Exercise: Restate the records word for word, omitting nothing.

Supplied data:
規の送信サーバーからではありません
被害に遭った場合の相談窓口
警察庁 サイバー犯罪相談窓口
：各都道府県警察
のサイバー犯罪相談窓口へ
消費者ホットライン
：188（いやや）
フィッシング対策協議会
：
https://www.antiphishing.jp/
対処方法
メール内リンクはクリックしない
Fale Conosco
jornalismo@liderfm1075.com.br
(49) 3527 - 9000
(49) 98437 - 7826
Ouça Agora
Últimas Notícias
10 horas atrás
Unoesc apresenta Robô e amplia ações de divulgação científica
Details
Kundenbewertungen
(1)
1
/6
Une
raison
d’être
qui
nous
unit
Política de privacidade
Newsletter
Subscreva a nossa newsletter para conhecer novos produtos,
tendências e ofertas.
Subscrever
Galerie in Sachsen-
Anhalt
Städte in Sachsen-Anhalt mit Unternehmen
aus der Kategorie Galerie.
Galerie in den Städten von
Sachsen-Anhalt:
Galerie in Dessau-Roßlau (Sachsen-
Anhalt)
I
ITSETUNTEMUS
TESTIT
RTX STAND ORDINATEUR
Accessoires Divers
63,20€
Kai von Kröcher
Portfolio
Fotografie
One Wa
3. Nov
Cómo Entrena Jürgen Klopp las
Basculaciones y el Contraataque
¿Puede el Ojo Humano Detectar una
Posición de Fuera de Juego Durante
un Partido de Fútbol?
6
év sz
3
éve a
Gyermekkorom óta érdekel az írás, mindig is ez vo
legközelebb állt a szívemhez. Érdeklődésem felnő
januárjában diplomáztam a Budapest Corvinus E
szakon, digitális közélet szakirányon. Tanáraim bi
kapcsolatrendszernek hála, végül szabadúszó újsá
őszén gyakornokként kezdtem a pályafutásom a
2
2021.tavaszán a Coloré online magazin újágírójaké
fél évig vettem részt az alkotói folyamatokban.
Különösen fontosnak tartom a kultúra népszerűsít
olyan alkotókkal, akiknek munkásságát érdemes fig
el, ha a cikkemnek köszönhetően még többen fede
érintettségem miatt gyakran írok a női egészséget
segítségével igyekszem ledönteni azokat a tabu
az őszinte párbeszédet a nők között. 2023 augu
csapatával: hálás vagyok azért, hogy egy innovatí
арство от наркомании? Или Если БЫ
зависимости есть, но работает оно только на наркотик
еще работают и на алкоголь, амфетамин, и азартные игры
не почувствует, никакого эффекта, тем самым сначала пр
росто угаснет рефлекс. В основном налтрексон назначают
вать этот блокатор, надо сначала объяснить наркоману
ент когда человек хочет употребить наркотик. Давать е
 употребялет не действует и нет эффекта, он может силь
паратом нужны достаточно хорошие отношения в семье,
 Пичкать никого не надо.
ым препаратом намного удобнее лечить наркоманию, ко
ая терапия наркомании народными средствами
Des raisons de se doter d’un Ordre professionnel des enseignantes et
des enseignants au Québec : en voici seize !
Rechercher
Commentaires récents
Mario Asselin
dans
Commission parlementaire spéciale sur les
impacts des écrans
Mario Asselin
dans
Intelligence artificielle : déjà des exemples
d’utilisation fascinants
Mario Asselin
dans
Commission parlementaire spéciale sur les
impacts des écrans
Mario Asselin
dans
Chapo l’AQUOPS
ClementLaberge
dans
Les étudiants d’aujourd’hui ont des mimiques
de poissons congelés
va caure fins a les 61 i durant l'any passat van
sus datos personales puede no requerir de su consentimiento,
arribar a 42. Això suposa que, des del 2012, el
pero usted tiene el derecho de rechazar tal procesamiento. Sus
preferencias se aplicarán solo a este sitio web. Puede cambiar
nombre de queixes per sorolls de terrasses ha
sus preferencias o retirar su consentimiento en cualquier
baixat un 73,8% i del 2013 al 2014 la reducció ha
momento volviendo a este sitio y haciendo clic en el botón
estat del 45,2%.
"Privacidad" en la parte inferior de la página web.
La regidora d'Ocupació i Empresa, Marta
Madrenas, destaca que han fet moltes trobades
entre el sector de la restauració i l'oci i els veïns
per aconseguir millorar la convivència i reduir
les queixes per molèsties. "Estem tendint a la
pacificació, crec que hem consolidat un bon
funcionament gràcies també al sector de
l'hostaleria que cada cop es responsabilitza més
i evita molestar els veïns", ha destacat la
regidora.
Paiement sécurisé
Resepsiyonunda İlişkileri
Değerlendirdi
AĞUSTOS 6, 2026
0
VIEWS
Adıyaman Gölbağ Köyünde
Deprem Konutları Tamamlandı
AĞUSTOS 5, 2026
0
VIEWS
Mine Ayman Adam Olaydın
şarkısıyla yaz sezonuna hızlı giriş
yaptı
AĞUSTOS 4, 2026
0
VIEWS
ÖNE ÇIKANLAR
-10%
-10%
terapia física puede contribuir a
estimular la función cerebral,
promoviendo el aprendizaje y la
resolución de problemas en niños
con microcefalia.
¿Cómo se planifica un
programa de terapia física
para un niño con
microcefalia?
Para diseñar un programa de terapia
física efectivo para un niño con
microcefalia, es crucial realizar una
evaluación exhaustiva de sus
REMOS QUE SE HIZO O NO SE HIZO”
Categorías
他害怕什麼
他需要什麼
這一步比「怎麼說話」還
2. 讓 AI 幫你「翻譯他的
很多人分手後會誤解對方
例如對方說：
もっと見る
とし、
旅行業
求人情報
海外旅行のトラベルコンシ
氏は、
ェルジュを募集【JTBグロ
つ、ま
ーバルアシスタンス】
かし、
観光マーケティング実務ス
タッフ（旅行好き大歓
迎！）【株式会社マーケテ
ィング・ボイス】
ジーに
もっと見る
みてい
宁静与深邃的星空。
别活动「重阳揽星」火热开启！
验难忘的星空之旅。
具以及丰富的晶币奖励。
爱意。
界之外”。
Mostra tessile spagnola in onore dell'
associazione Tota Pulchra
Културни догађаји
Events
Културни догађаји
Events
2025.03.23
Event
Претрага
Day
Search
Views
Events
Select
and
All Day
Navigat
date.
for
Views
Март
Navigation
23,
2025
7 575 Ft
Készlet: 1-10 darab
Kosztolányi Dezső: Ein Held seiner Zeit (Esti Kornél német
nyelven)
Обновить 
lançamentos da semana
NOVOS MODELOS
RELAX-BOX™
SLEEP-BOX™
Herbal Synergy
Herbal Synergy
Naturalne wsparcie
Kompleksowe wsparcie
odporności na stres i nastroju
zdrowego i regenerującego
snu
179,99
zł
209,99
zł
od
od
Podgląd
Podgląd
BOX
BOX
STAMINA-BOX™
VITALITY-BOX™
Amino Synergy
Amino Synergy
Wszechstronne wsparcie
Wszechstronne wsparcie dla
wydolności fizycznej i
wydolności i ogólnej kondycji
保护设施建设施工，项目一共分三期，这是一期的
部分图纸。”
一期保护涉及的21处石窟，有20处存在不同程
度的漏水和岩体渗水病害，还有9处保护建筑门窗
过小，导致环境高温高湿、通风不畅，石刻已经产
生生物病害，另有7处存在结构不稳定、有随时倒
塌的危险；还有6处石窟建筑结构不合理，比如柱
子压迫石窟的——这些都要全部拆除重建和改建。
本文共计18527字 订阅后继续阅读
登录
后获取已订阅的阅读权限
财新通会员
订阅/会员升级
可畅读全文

Written answer:
規の送信サーバーからではありません
被害に遭った場合の相談窓口
警察庁 サイバー犯罪相談窓口
：各都道府県警察
のサイバー犯罪相談窓口へ
消費者ホットライン
：188（いやや）
フィッシング対策協議会
：
https://www.antiphishing.jp/
対処方法
メール内リンクはクリックしない
Fale Conosco
jornalismo@liderfm1075.com.br
(49) 3527 - 9000
(49) 98437 - 7826
Ouça Agora
Últimas Notícias
10 horas atrás
Unoesc apresenta Robô e amplia ações de divulgação científica
Details
Kundenbewertungen
(1)
1
/6
Une
raison
d’être
qui
nous
unit
Política de privacidade
Newsletter
Subscreva a nossa newsletter para conhecer novos produtos,
tendências e ofertas.
Subscrever
Galerie in Sachsen-
Anhalt
Städte in Sachsen-Anhalt mit Unternehmen
aus der Kategorie Galerie.
Galerie in den Städten von
Sachsen-Anhalt:
Galerie in Dessau-Roßlau (Sachsen-
Anhalt)
I
ITSETUNTEMUS
TESTIT
RTX STAND ORDINATEUR
Accessoires Divers
63,20€
Kai von Kröcher
Portfolio
Fotografie
One Wa
3. Nov
Cómo Entrena Jürgen Klopp las
Basculaciones y el Contraataque
¿Puede el Ojo Humano Detectar una
Posición de Fuera de Juego Durante
un Partido de Fútbol?
6
év sz
3
éve a
Gyermekkorom óta érdekel az írás, mindig is ez vo
legközelebb állt a szívemhez. Érdeklődésem felnő
januárjában diplomáztam a Budapest Corvinus E
szakon, digitális közélet szakirányon. Tanáraim bi
kapcsolatrendszernek hála, végül szabadúszó újsá
őszén gyakornokként kezdtem a pályafutásom a
2
2021.tavaszán a Coloré online magazin újágírójaké
fél évig vettem részt az alkotói folyamatokban.
Különösen fontosnak tartom a kultúra népszerűsít
olyan alkotókkal, akiknek munkásságát érdemes fig
el, ha a cikkemnek köszönhetően még többen fede
érintettségem miatt gyakran írok a női egészséget
segítségével igyekszem ledönteni azokat a tabu
az őszinte párbeszédet a nők között. 2023 augu
csapatával: hálás vagyok azért, hogy egy innovatí
арство от наркомании? Или Если БЫ
зависимости есть, но работает оно только на наркотик
еще работают и на алкоголь, амфетамин, и азартные игры
не почувствует, никакого эффекта, тем самым сначала пр
росто угаснет рефлекс. В основном налтрексон назначают
вать этот блокатор, надо сначала объяснить наркоману
ент когда человек хочет употребить наркотик. Давать е
 употребялет не действует и нет эффекта, он может силь
паратом нужны достаточно хорошие отношения в семье,
 Пичкать никого не надо.
ым препаратом намного удобнее лечить наркоманию, ко
ая терапия наркомании народными средствами
Des raisons de se doter d’un Ordre professionnel des enseignantes et
des enseignants au Québec : en voici seize !
Rechercher
Commentaires récents
Mario Asselin
dans
Commission parlementaire spéciale sur les
impacts des écrans
Mario Asselin
dans
Intelligence artificielle : déjà des exemples
d’utilisation fascinants
Mario Asselin
dans
Commission parlementaire spéciale sur les
impacts des écrans
Mario Asselin
dans
Chapo l’AQUOPS
ClementLaberge
dans
Les étudiants d’aujourd’hui ont des mimiques
de poissons congelés
va caure fins a les 61 i durant l'any passat van
sus datos personales puede no requerir de su consentimiento,
arribar a 42. Això suposa que, des del 2012, el
pero usted tiene el derecho de rechazar tal procesamiento. Sus
preferencias se aplicarán solo a este sitio web. Puede cambiar
nombre de queixes per sorolls de terrasses ha
sus preferencias o retirar su consentimiento en cualquier
baixat un 73,8% i del 2013 al 2014 la reducció ha
momento volviendo a este sitio y haciendo clic en el botón
estat del 45,2%.
"Privacidad" en la parte inferior de la página web.
La regidora d'Ocupació i Empresa, Marta
Madrenas, destaca que han fet moltes trobades
entre el sector de la restauració i l'oci i els veïns
per aconseguir millorar la convivència i reduir
les queixes per molèsties. "Estem tendint a la
pacificació, crec que hem consolidat un bon
funcionament gràcies també al sector de
l'hostaleria que cada cop es responsabilitza més
i evita molestar els veïns", ha destacat la
regidora.
Paiement sécurisé
Resepsiyonunda İlişkileri
Değerlendirdi
AĞUSTOS 6, 2026
0
VIEWS
Adıyaman Gölbağ Köyünde
Deprem Konutları Tamamlandı
AĞUSTOS 5, 2026
0
VIEWS
Mine Ayman Adam Olaydın
şarkısıyla yaz sezonuna hızlı giriş
yaptı
AĞUSTOS 4, 2026
0
VIEWS
ÖNE ÇIKANLAR
-10%
-10%
terapia física puede contribuir a
estimular la función cerebral,
promoviendo el aprendizaje y la
resolución de problemas en niños
con microcefalia.
¿Cómo se planifica un
programa de terapia física
para un niño con
microcefalia?
Para diseñar un programa de terapia
física efectivo para un niño con
microcefalia, es crucial realizar una
evaluación exhaustiva de sus
REMOS QUE SE HIZO O NO SE HIZO”
Categorías
他害怕什麼
他需要什麼
這一步比「怎麼說話」還
2. 讓 AI 幫你「翻譯他的
很多人分手後會誤解對方
例如對方說：
もっと見る
とし、
旅行業
求人情報
海外旅行のトラベルコンシ
氏は、
ェルジュを募集【JTBグロ
つ、ま
ーバルアシスタンス】
かし、
観光マーケティング実務ス
タッフ（旅行好き大歓
迎！）【株式会社マーケテ
ィング・ボイス】
ジーに
もっと見る
みてい
宁静与深邃的星空。
别活动「重阳揽星」火热开启！
验难忘的星空之旅。
具以及丰富的晶币奖励。
爱意。
界之外”。
Mostra tessile spagnola in onore dell'
associazione Tota Pulchra
Културни догађаји
Events
Културни догађаји
Events
2025.03.23
Event
Претрага
Day
Search
Views
Events
Select
and
All Day
Navigat
date.
for
Views
Март
Navigation
23,
2025
7 575 Ft
Készlet: 1-10 darab
Kosztolányi Dezső: Ein Held seiner Zeit (Esti Kornél német
nyelven)
Обновить 
lançamentos da semana
NOVOS MODELOS
RELAX-BOX™
SLEEP-BOX™
Herbal Synergy
Herbal Synergy
Naturalne wsparcie
Kompleksowe wsparcie
odporności na stres i nastroju
zdrowego i regenerującego
snu
179,99
zł
209,99
zł
od
od
Podgląd
Podgląd
BOX
BOX
STAMINA-BOX™
VITALITY-BOX™
Amino Synergy
Amino Synergy
Wszechstronne wsparcie
Wszechstronne wsparcie dla
wydolności fizycznej i
wydolności i ogólnej kondycji
保护设施建设施工，项目一共分三期，这是一期的
部分图纸。”
一期保护涉及的21处石窟，有20处存在不同程
度的漏水和岩体渗水病害，还有9处保护建筑门窗
过小，导致环境高温高湿、通风不畅，石刻已经产
生生物病害，另有7处存在结构不稳定、有随时倒
塌的危险；还有6处石窟建筑结构不合理，比如柱
子压迫石窟的——这些都要全部拆除重建和改建。
本文共计18527字 订阅后继续阅读
登录
后获取已订阅的阅读权限
财新通会员
订阅/会员升级
可畅读全文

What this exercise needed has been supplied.